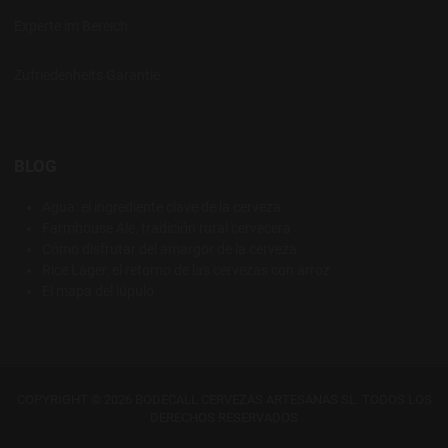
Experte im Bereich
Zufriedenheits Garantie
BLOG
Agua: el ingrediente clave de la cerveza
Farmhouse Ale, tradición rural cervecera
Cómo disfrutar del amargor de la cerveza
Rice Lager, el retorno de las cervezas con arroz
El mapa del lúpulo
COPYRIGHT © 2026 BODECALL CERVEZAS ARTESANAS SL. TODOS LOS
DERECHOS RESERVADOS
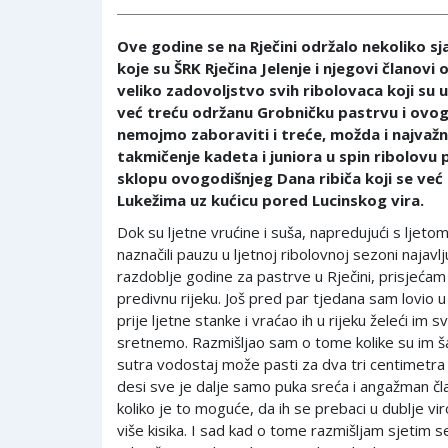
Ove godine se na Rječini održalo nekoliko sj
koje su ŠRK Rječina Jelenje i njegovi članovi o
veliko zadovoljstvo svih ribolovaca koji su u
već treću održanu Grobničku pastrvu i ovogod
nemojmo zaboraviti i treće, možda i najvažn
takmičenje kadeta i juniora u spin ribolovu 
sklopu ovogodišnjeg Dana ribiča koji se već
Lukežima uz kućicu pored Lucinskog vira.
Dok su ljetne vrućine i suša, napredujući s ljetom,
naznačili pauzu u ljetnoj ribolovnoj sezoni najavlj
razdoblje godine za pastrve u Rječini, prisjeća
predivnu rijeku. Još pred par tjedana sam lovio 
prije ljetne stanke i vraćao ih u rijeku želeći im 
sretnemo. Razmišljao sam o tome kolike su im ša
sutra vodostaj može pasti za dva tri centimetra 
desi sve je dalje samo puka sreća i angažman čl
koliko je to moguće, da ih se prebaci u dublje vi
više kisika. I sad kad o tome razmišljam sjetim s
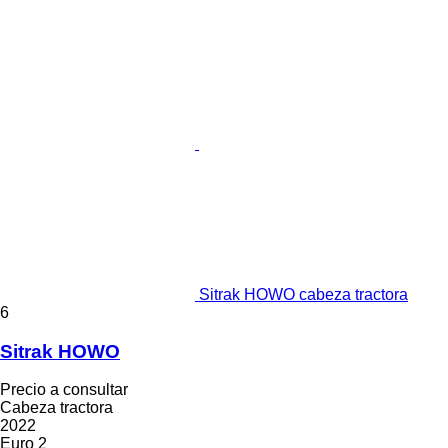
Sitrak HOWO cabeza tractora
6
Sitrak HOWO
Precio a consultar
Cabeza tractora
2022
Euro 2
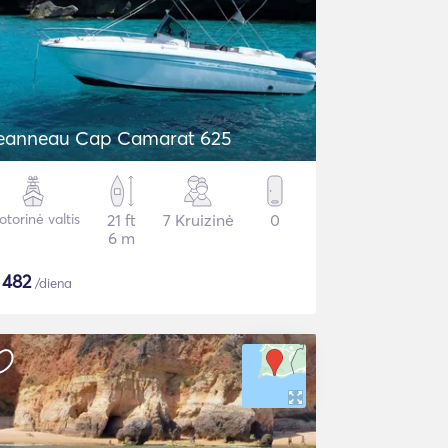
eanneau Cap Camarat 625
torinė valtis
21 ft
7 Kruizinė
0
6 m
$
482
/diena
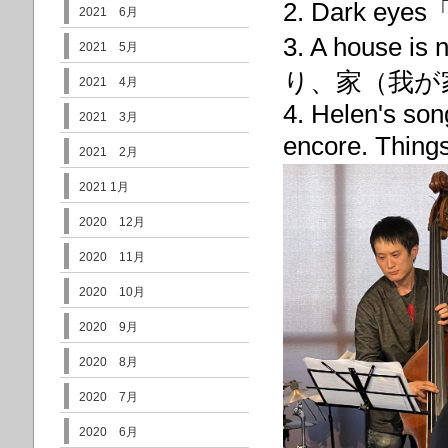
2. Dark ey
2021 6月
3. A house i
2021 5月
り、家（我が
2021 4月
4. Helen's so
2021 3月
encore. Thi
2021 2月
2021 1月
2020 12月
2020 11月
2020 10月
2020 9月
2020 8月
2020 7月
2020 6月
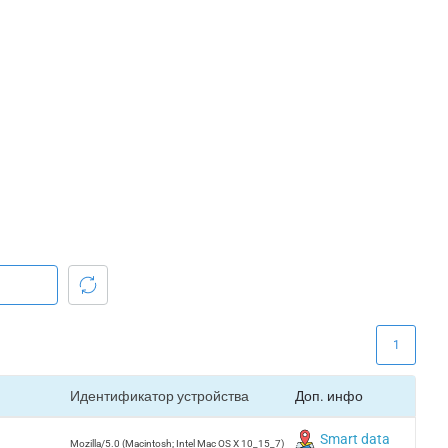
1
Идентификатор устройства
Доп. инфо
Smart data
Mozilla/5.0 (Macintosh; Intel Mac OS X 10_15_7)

## Action item
Print the full listing above again with exact wording and no images.

## Task output
Experte im Bereich
Zufriedenheits Garantie
BLOG
Agua: el ingrediente clave de la cerveza
Farmhouse Ale, tradición rural cervecera
Cómo disfrutar del amargor de la cerveza
Rice Lager, el retorno de las cervezas con arroz
El mapa del lúpulo
COPYRIGHT © 2026 BODECALL CERVEZAS ARTESANAS SL. TODOS LOS
DERECHOS RESERVADOS
Ove godine se na Rječini održalo nekoliko sj
koje su ŠRK Rječina Jelenje i njegovi članovi o
veliko zadovoljstvo svih ribolovaca koji su u
već treću održanu Grobničku pastrvu i ovogod
nemojmo zaboraviti i treće, možda i najvažn
takmičenje kadeta i juniora u spin ribolovu 
sklopu ovogodišnjeg Dana ribiča koji se već
Lukežima uz kućicu pored Lucinskog vira.
Dok su ljetne vrućine i suša, napredujući s ljetom,
naznačili pauzu u ljetnoj ribolovnoj sezoni najavlj
razdoblje godine za pastrve u Rječini, prisjeća
predivnu rijeku. Još pred par tjedana sam lovio 
prije ljetne stanke i vraćao ih u rijeku želeći im 
sretnemo. Razmišljao sam o tome kolike su im ša
sutra vodostaj može pasti za dva tri centimetra 
desi sve je dalje samo puka sreća i angažman čl
koliko je to moguće, da ih se prebaci u dublje vi
više kisika. I sad kad o tome razmišljam sjetim s
Sitrak HOWO cabeza tractora
6
Sitrak HOWO
Precio a consultar
Cabeza tractora
2022
Euro 2
eanneau Cap Camarat 625
torinė valtis
21 ft
7 Kruizinė
0
6 m
$
482
/diena
2. Dark ey
2021 6月
3. A house i
2021 5月
り、家（我が
2021 4月
4. Helen's so
2021 3月
encore. Thi
2021 2月
2021 1月
2020 12月
2020 11月
2020 10月
2020 9月
2020 8月
2020 7月
2020 6月
1
Идентификатор устройства
Доп. инфо
Smart data
Mozilla/5.0 (Macintosh; Intel Mac OS X 10_15_7)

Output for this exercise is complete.